Within the lines below, find those that hold the string "Josie" and copy each one.
§
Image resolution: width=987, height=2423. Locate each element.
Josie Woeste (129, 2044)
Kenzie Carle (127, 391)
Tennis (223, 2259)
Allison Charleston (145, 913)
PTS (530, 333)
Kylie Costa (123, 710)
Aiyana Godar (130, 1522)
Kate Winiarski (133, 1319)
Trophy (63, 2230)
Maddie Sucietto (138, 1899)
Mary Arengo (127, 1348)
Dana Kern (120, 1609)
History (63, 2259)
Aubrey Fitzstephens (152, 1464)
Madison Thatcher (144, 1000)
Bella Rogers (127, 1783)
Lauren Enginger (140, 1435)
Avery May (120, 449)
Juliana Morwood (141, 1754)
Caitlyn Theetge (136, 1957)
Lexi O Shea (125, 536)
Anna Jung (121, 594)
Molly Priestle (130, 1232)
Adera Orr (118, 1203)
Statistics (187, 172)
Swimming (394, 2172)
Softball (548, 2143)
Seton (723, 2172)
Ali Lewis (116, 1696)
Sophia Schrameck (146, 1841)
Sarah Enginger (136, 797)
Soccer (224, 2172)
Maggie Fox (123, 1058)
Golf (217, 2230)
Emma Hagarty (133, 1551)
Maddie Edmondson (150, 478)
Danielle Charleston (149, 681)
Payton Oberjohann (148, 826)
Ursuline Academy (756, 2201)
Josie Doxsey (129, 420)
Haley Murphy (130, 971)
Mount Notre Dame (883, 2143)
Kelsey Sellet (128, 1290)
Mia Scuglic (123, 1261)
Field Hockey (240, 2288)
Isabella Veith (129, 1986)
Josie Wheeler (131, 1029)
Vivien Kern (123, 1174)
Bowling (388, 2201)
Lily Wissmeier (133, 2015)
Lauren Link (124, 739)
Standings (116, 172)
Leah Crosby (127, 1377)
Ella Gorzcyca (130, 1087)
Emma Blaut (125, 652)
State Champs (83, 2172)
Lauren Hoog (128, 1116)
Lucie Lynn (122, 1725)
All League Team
§
(Answer section):
Josie Woeste (129, 2044)
Josie Doxsey (129, 420)
Josie Wheeler (131, 1029)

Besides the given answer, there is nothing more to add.